H. W. Ariens v. Olin Mathieson Chemical Corporation

382 F.2d 192, 1967 U.S. App. LEXIS 5235, 56 Lab. Cas. (CCH) 31,963
CourtCourt of Appeals for the Sixth Circuit
DecidedAugust 29, 1967
Docket17205_1
StatusPublished
Cited by20 cases

This text of 382 F.2d 192 (H. W. Ariens v. Olin Mathieson Chemical Corporation) is published on Counsel Stack Legal Research, covering Court of Appeals for the Sixth Circuit primary law. Counsel Stack provides free access to over 12 million legal documents including statutes, case law, regulations, and constitutions.

Bluebook
H. W. Ariens v. Olin Mathieson Chemical Corporation, 382 F.2d 192, 1967 U.S. App. LEXIS 5235, 56 Lab.
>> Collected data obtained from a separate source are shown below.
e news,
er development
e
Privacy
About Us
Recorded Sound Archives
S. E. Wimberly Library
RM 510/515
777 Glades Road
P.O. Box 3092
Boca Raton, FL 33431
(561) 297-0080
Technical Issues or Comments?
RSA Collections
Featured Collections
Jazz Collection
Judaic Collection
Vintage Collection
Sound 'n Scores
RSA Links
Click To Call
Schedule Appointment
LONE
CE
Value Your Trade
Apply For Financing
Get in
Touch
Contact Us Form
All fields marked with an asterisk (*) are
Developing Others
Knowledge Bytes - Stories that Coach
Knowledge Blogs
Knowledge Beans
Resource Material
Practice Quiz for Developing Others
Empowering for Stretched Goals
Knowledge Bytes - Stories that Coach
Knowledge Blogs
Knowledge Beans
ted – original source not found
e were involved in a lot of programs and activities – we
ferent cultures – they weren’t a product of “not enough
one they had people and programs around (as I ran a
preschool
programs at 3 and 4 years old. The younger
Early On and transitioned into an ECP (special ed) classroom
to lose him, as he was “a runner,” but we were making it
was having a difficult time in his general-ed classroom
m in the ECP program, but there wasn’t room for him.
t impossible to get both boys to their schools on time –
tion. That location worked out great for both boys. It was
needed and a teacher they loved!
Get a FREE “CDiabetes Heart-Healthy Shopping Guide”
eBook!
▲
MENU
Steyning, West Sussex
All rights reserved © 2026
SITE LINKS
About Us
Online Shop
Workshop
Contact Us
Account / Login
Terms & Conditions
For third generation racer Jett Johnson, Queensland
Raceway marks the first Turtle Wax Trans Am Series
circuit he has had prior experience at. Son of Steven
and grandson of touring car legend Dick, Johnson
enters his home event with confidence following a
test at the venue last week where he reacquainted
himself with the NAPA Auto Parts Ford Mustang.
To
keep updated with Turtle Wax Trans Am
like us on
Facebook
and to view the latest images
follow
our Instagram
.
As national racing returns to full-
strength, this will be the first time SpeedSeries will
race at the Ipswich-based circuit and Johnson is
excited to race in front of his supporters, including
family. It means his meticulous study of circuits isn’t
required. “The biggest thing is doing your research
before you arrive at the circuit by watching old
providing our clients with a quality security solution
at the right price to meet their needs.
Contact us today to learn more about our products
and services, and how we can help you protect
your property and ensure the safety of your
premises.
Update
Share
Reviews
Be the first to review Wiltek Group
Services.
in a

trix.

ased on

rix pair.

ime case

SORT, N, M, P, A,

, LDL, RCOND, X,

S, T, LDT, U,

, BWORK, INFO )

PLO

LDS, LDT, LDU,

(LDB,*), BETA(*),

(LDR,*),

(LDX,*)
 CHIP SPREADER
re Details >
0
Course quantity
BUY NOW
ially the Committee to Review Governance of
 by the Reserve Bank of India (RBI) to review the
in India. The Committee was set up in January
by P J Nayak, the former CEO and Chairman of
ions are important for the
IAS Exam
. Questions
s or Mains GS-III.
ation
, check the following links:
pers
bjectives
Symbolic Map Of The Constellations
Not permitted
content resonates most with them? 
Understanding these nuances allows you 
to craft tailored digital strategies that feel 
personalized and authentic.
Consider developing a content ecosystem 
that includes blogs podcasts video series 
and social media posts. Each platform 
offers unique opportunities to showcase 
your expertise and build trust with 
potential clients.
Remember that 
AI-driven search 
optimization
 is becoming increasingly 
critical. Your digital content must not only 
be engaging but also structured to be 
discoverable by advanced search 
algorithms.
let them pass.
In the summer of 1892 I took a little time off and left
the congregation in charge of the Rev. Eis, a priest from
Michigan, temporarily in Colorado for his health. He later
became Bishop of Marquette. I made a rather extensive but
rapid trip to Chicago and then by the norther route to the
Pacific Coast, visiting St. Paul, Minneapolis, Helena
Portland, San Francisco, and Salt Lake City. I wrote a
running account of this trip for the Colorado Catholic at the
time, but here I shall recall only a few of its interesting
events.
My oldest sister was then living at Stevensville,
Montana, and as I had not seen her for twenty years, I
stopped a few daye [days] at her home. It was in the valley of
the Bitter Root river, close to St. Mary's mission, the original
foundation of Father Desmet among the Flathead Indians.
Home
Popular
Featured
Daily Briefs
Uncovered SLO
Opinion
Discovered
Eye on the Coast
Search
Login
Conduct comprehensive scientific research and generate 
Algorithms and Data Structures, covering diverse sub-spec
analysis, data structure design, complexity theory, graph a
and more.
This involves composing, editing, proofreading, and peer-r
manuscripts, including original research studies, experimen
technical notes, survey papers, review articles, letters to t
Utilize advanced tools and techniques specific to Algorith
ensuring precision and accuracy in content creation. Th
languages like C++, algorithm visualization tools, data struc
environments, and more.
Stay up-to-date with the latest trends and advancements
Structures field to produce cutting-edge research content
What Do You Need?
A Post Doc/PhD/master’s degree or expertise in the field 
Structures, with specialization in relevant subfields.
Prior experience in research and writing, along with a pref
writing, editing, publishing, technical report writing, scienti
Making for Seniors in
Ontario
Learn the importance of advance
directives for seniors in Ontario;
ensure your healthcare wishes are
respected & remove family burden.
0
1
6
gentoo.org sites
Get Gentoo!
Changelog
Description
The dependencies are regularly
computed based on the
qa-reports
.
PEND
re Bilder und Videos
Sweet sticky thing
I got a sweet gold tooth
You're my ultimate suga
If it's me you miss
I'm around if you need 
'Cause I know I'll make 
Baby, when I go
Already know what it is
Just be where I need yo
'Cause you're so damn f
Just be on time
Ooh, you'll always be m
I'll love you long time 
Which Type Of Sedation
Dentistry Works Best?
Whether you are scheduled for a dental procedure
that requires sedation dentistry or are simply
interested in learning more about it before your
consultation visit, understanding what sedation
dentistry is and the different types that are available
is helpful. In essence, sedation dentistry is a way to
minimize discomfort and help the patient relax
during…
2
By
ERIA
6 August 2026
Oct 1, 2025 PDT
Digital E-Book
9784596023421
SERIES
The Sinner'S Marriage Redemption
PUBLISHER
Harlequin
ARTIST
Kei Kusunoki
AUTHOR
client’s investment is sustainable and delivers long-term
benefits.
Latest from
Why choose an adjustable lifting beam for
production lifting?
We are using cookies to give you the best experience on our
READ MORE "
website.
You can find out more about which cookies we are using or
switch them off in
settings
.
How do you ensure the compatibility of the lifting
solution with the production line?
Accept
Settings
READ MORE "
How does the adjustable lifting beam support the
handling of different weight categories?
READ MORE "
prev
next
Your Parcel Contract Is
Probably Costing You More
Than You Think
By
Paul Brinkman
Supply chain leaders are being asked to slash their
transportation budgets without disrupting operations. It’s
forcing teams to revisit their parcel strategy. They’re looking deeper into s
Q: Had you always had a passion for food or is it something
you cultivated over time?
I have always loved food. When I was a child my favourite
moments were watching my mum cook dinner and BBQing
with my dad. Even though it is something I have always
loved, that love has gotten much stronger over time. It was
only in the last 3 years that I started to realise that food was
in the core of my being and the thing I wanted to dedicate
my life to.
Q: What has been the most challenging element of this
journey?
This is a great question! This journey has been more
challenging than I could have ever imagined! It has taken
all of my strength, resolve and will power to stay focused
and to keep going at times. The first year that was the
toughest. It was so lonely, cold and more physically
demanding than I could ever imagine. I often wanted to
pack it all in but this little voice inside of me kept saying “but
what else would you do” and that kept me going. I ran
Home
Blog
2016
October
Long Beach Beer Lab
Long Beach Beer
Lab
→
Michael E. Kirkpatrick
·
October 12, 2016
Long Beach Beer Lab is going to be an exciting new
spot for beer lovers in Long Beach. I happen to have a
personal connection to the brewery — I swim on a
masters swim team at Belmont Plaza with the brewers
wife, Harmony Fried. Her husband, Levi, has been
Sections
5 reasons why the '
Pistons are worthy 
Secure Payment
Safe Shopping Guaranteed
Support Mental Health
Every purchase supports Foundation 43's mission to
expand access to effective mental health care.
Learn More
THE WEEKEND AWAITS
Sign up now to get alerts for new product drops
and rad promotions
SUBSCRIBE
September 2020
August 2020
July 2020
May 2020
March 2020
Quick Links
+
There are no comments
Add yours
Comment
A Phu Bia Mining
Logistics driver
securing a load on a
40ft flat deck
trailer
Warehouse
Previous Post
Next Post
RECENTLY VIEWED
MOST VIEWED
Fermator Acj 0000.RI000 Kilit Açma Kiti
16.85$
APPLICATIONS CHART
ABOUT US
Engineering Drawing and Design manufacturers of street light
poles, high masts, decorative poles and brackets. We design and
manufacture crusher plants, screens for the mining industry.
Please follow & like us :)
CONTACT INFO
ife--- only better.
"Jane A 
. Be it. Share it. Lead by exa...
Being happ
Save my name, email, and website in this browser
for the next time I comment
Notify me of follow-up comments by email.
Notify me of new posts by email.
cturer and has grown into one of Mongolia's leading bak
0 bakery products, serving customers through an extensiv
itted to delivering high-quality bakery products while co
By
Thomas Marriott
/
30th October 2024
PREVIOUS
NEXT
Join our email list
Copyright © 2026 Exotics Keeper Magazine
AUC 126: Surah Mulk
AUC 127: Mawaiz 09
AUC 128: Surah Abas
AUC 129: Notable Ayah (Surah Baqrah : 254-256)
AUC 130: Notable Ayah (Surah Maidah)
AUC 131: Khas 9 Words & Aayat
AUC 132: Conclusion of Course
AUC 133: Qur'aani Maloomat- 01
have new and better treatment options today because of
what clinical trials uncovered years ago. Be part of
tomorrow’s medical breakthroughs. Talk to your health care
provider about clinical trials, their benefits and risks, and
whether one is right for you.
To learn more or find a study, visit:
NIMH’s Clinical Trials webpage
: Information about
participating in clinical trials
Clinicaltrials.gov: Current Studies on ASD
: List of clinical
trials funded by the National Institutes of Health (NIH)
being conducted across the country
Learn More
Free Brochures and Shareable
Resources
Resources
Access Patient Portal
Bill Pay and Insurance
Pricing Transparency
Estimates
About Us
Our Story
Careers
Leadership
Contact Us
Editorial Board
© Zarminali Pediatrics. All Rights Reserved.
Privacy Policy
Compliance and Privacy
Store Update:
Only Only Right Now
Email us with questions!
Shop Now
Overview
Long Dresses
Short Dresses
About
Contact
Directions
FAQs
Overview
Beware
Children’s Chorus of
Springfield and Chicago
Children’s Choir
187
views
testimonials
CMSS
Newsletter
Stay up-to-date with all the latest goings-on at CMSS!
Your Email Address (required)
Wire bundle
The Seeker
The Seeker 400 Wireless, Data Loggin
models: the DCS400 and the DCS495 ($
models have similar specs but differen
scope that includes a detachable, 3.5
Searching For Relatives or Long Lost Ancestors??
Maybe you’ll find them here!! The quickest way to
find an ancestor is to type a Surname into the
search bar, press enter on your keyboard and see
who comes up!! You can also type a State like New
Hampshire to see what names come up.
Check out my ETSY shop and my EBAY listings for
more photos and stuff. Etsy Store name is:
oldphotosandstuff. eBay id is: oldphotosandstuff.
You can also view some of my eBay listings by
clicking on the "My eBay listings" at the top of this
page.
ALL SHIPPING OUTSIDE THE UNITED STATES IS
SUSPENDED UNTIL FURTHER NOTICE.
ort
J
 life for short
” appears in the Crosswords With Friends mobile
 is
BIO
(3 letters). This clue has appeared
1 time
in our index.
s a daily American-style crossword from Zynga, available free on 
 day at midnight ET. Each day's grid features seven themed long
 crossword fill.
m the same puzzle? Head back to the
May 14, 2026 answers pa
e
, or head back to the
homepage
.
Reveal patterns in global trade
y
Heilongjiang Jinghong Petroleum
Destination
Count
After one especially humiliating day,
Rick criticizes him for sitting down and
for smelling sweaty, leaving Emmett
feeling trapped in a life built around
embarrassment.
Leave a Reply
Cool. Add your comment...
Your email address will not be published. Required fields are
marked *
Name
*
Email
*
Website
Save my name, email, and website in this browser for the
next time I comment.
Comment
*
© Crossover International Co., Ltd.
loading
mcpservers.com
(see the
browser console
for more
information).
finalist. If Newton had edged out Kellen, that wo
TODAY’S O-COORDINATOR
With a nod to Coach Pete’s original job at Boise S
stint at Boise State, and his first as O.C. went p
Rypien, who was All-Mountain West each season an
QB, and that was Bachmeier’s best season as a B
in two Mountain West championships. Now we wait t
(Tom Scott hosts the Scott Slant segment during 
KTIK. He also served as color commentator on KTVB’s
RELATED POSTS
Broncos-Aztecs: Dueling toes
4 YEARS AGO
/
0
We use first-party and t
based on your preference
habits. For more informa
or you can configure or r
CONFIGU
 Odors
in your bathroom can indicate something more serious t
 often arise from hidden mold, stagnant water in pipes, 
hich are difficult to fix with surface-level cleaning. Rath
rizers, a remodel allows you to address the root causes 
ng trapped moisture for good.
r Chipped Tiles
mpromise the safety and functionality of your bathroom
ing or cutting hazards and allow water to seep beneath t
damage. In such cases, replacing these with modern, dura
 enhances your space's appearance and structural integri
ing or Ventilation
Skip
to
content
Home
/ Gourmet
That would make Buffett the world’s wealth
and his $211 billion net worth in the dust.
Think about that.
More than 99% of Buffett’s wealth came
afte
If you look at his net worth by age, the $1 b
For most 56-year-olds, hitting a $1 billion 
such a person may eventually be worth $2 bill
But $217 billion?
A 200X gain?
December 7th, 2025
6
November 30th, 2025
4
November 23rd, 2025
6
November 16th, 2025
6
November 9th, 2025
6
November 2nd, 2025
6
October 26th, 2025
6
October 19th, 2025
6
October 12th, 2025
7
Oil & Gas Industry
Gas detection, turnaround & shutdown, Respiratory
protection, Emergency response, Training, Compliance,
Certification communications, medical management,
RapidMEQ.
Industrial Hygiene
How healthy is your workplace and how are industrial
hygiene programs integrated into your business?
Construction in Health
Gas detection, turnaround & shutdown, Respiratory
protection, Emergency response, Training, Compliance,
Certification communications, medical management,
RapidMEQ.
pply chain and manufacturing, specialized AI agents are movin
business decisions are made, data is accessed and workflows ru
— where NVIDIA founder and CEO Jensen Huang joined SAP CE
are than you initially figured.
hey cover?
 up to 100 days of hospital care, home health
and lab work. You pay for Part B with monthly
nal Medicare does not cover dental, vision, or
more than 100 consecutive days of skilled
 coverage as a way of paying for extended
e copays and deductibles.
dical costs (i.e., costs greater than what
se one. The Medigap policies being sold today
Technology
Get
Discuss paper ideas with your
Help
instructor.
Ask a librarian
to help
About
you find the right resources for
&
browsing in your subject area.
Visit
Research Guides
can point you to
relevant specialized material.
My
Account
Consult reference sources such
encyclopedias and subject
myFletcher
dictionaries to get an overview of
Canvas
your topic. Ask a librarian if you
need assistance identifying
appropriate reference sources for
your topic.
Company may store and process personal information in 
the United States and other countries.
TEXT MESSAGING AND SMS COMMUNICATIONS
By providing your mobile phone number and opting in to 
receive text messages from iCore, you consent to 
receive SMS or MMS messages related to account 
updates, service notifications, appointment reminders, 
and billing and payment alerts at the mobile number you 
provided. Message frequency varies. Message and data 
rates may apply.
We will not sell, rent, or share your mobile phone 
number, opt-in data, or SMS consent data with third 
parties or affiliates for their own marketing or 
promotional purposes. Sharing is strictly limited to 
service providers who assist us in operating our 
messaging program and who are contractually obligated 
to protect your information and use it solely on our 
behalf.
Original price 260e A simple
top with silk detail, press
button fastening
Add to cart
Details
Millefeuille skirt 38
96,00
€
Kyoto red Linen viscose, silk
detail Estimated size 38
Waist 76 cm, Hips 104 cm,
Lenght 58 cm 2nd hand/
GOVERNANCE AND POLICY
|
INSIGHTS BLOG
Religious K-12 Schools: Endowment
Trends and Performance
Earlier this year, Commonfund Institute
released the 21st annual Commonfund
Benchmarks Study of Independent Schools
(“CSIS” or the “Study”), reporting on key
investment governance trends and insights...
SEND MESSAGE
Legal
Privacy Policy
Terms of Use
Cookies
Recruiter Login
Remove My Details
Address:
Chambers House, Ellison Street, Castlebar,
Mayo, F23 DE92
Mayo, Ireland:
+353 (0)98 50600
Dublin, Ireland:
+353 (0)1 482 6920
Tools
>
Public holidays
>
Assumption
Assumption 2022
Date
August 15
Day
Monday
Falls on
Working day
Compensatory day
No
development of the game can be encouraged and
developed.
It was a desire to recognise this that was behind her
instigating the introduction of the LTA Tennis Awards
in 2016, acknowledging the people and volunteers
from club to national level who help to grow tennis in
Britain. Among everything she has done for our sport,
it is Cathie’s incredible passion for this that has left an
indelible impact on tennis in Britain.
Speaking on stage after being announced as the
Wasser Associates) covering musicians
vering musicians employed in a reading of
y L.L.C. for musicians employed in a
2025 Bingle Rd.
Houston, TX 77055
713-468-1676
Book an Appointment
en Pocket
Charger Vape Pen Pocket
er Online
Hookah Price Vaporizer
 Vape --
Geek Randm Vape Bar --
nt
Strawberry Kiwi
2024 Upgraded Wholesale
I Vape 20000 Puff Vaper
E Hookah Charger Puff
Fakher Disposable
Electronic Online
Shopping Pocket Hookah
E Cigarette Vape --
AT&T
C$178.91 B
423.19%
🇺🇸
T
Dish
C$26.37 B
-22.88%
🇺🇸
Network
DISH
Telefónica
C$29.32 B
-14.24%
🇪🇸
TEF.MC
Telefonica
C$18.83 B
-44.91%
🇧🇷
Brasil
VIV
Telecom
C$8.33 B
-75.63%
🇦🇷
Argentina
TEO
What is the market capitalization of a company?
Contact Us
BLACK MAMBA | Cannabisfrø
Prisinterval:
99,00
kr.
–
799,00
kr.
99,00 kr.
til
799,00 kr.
Cas. (CCH) 31,963 (6th Cir. 1967).

Opinion

COMBS, Circuit Judge.

The question is whether plaintiffs-appellants, employees of Olin Mathieson Chemical Corporation, are entitled to overtime pay under the Fair Labor Standards Act, 29 U.S.C. §§ 201 et seq., 1 for sleeping time which they were required to spend on the employer’s premises in the course of their employment.

The defendant contends that it comes within a saving clause of the Act, 29 U.S.C. § 259, which relieves an employer from liability for overtime compensation when it is shown that failure to pay for overtime was “in good faith in conformity with and in reliance on” a written interpretation or approval issued by the Administrator of the Wage and Hour Division of the Department of Labor. 2

The defendant’s good faith reliance on what it considered an interpretation or approval by the Administrator is established. The case turns on whether defendant in fact operated in conformity with the interpretation or approval.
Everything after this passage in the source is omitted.